Provable Benefit of Curriculum in Transformer Tree-Reasoning Post-Training¶
Conference: ICML 2026
arXiv: 2511.07372
Code: https://github.com/DakeBU/Curriculum-Post-training (available)
Area: LLM Reasoning / Reinforcement Learning / Learning Theory
Keywords: Curriculum Learning, CoT Post-Training, Sample Complexity, Coverage Coefficient, Rejection Sampling
TL;DR¶
This work provides the first rigorous sample complexity proof for "easy-to-hard" curriculum RL post-training: on the state-conditional autoregressive reasoning tree of a transformer, if the curriculum ensures that the difficulty ratio between adjacent stages is at most the \(L/p\)-th root of the target difficulty, then the total sample count can be reduced from the exponential \((C^\star)^L\) of direct training to the polynomial \(L\cdot (C^\star)^{p_\max}\) of curriculum-based training.
Background & Motivation¶
Background: The mainstream approach for CoT reasoning post-training is "direct RL fine-tune + 0/1 outcome verifier," combined with test-time scaling (beam / best-of-N) to improve pass@K. Over the past year, extensive empirical studies (Parashar 2025, Liu 2025, Bae 2025, etc.) have shown that "easy-to-hard curriculum" significantly accelerates convergence, but only as an empirical observation, lacking provable explanations.

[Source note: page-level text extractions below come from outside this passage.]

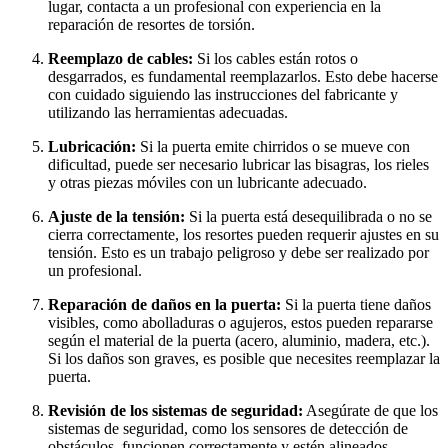
lugar, contacta a un profesional con experiencia en la
reparación de resortes de torsión.
Reemplazo de cables:
Si los cables están rotos o
desgarrados, es fundamental reemplazarlos. Esto debe hacerse
con cuidado siguiendo las instrucciones del fabricante y
utilizando las herramientas adecuadas.
Lubricación:
Si la puerta emite chirridos o se mueve con
dificultad, puede ser necesario lubricar las bisagras, los rieles
y otras piezas móviles con un lubricante adecuado.
Ajuste de la tensión:
Si la puerta está desequilibrada o no se
cierra correctamente, los resortes pueden requerir ajustes en su
tensión. Esto es un trabajo peligroso y debe ser realizado por
un profesional.
Reparación de daños en la puerta:
Si la puerta tiene daños
visibles, como abolladuras o agujeros, estos pueden repararse
según el material de la puerta (acero, aluminio, madera, etc.).
Si los daños son graves, es posible que necesites reemplazar la
puerta.
Revisión de los sistemas de seguridad:
Asegúrate de que los
sistemas de seguridad, como los sensores de detección de
obstáculos, funcionen correctamente y estén alineados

Limitations of Prior Work: Classical curriculum learning theory is almost entirely built on "from-scratch training" scenarios (convex regression, parity, teacher-student perceptron, etc.), where "difficulty" and "performance" are task-specific and geometric, making them inapplicable to LLM post-training, which starts from a strong pretrained model and targets CoT generalization. The core feature of post-training is sparse rewards and extremely low sampling probability of correct trajectories under the base policy, a regime not addressed by previous theory.

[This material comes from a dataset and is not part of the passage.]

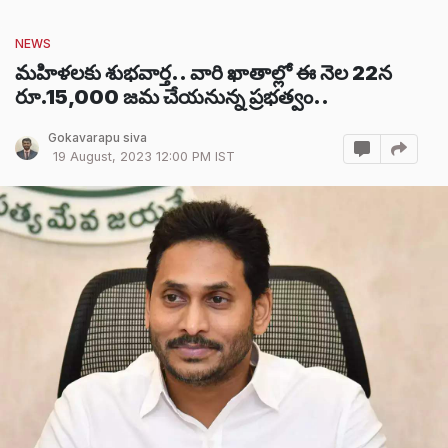
NEWS
మహిళలకు శుభవార్త.. వారి ఖాతాల్లో ఈ నెల 22న
రూ.15,000 జమ చేయనున్న ప్రభత్వం..
Gokavarapu siva
19 August, 2023 12:00 PM IST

Key Challenge: The difficulty of sparse-reward RL essentially arises from the rarity of correct CoTs under the base policy, characterized by the coverage coefficient \(\|\pi^\star/\pi_{\text{ref}}\|_\infty\). Direct training incurs a sampling cost polynomial (or even exponential) in this rarity, while curriculum allows decomposing this "rarity ladder" into smaller steps—but there was no clear condition for how to split these steps to achieve super-polynomial acceleration.
Goal: (i) To provide necessary and/or sufficient conditions for curriculum post-training to yield exponential sample savings; (ii) To prove that these conditions naturally hold in the transformer + reasoning tree setting; (iii) To instantiate the conclusions for both RL fine-tune and test-time scaling paradigms.
Key Insight: The authors view post-training as redistributing probability on a "pre-trained reasoning tree," and adopt Foster 2025's spanner-sampling/coverage framework, directly linking curriculum difficulty to the number of rejection sampling attempts \(\Theta(\|\pi^\star/\pi_{\text{ref}}\|_\infty \log\delta^{-1})\), thus unifying "difficulty" and "learning cost" under a single metric.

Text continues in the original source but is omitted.